*** Ah yes, the rise of the (mostly white & Christian) American Jihadi. They're called 'anti govt. militia's' or the Patriot Movement and they are the direct result of the bigoted and profoundly ignorant rhetoric of Beck, Limbaugh & O'reilly primarily. All hail Queen Palin (we're against govt. but we want to be voted in so we can run that same govt. - make sense to you?)
Haters and warmongers - quite similar in many respects to the (mostly brown & Muslim) jihadi's. Extremism is extremism no matter who does it and extremist rhetoric DOES lead to terrorism. These ideologues are fermenting civil war in the United States of America - God help you in these times (Amen) MS ***
An anti-government Ohio man who had several run-ins with police around the U.S. was identified Friday as one of two people who allegedly gunned down two officers during a traffic stop in Arkansas.
Arkansas State Police on Friday identified the pair -- killed during an exchange of gunfire with law enforcement officers -- as Jerry R. Kane Jr., 45, of Forest, Ohio, and his son, Joseph T. Kane, believed to be 16.
About 90 minutes before the shootout Thursday with police, Sgt. Brandon Paudert, 39, and Officer Bill Evans, 38, were killed with AK-47 assault rifles after stopping a minivan on Interstate 40 in West Memphis, Ark., authorities said.
Jerry Kane, who used the Internet to question federal and local governments' authority over him, made money holding debt-elimination seminars around the country. He had a long history with police and recently complained about being busted at a ''Nazi checkpoint'' near Carrizozo, N.M., where court records show he spent three days in jail before posting a $1,500 bond on charges of driving without a license and concealing his identity.
Clark County, Ohio, Sheriff Gene Kelly told The Associated Press on Friday that he had issued a warning to officers on July 21, 2004, about Kane, saying he might be dangerous to law enforcement. Kelly said he based his conclusion on a conversation he had with Kane over a sentence Kane received for some traffic violations.
Kelly said Kane had complained in July 2004 about being sentenced to six days of community service for driving with an expired license plate and no seat belt, saying the judge had tried to ''enslave'' him. Kelly said Kane added that he was a ''free man'' and asked for $100,000 per day in gold or silver.
''After listening to this man for almost 30 minutes, I feel that he is expecting and prepared for confrontations with any law enforcement officer that may come in contact with him,'' Kelly wrote in his warning to officers.
Kelly told the AP on Friday that he wrote the warning because he was ''very concerned about a potential confrontation and about his resentment of authority.''
On an Internet radio show -- hosted on a website that lets amateurs create their own shows and live discussions -- Kane expressed outrage about his New Mexico arrest.
''I ran into a Nazi checkpoint in the middle of New Mexico where they were demanding papers or jail,'' he said. ''That was the option.

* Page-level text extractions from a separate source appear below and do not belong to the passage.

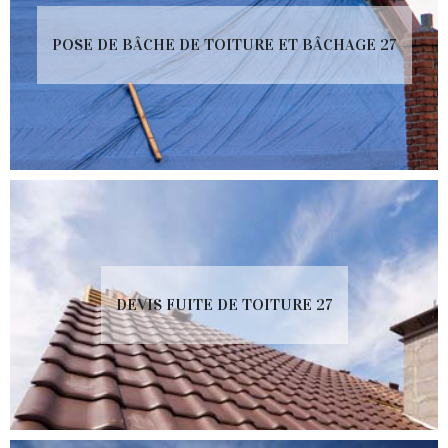
POSE DE BÂCHE DE TOITURE ET BÂCHAGE 27
DEVIS FUITE DE TOITURE 27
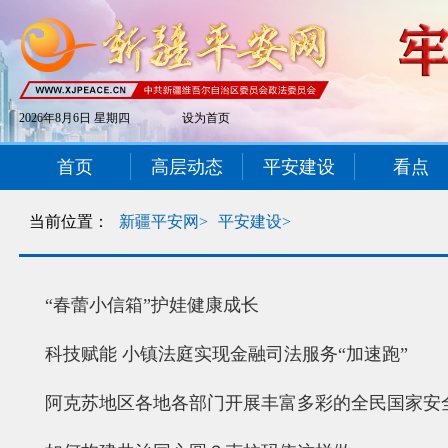
2026年8月6日 星期四
设为首页
首页
高层动态
平安建设
看点
当前位置：
新疆平安网>
平安建设>
“春蕾小信箱”护娃健康成长
科技赋能 小镇法庭实现金融司法服务“加速跑”
阿克苏地区各地各部门开展丰富多彩的全民国家安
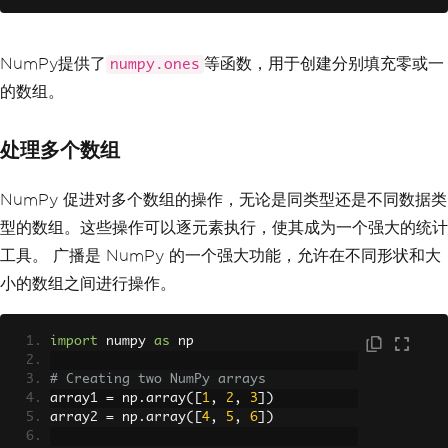
NumPy提供了
等函数，用于创建分别填充零或一
numpy.ones
的数组。
处理多个数组
NumPy 促进对多个数组的操作，无论是同类型还是不同数据类
型的数组。这些操作可以逐元素执行，使其成为一个强大的统计
工具。 广播是 NumPy 的一个强大功能，允许在不同形状和大
小的数组之间进行操作。
import
 numpy 
as
 np
# Creating two NumPy arrays
array1 
=
 np
.
array
([
1
,
2
,
3
])
array2 
=
 np
.
array
([
4
,
5
,
6
])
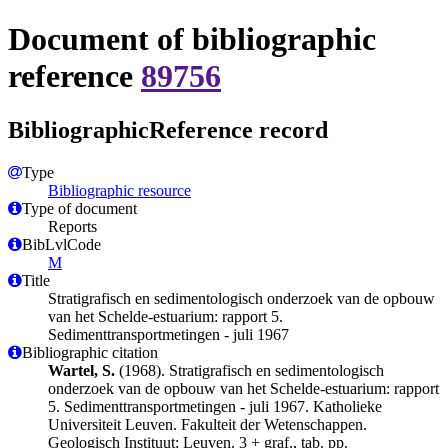
Document of bibliographic
reference
89756
BibliographicReference record
Type
Bibliographic resource
Type of document
Reports
BibLvlCode
M
Title
Stratigrafisch en sedimentologisch onderzoek van de opbouw
van het Schelde-estuarium: rapport 5.
Sedimenttransportmetingen - juli 1967
Bibliographic citation
Wartel, S.
(1968). Stratigrafisch en sedimentologisch
onderzoek van de opbouw van het Schelde-estuarium: rapport
5. Sedimenttransportmetingen - juli 1967. Katholieke
Universiteit Leuven. Fakulteit der Wetenschappen.
Geologisch Instituut: Leuven. 3 + graf., tab. pp.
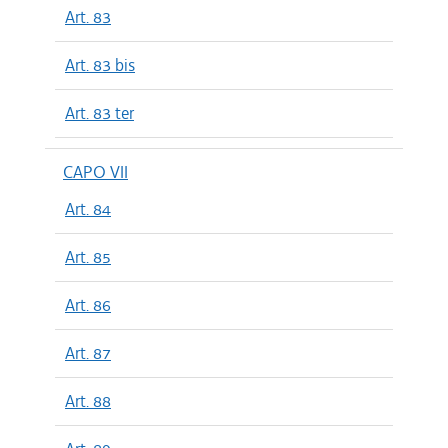
Art. 83
Art. 83 bis
Art. 83 ter
CAPO VII
Art. 84
Art. 85
Art. 86
Art. 87
Art. 88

Either produce your papers or go to jail. So I entered into commerce with them under threat, duress and coercion, and spent 47 hours in there.''
Kane said he planned to file a counterclaim alleging kidnapping and extortion against those involved in his arrest and detention. Kane also said he had an officer sign a document that said the officer must pay for using Kane's name.
''I am now putting together an invoice for him for approximately $80,000 in gold for the eight times he used my name,'' Kane said on the radio show. ''I already have done a background check on him. I found out where he lives, his address, his wife's name.''
Mark Potok, who directs hate-group research at the Southern Poverty Law Center, said Kane had not been in the group's database before Thursday. But he said that was not surprising, given the ''explosive growth'' in the anti-government movement in recent years. With 363 new groups in 2009, there are now 512, Potok said.
Members of so-called patriot groups don't recognize the authority of the U.S. government and consider themselves sovereign citizens.
JJ MacNab, a Maryland-based insurance analyst who has testified before Congress on tax and financial scams, said she had been tracking Kane for about two years and that his business centered on debt-avoidance scams.
Potok said such scams are common in the sovereign citizen movement.
''He basically promised them they would never have to repay their mortgage or credit card debt,'' MacNab said.
Kane's website showed he held one of his seminars in Las Vegas 15-16 and that he was due to appear in Safety Harbor, Fla., May 28-29. His website Friday asked that donations be sent to an address in Clearwater, Fla., to help his family.
At that Florida address, a woman, speaking through the front door, told an AP reporter to leave the property when he knocked and identified himself. Two bicycles were in front of the unkempt, single-story home and exercise equipment was on the porch. A sign on the front door read: ''No visitors. This means you. Thank you for understanding.''
A woman who answered the door at the home of Kane's mother, Patricia Holt of Marysville, Ohio, also told an AP reporter to leave and said she had no comment. She did not identify herself.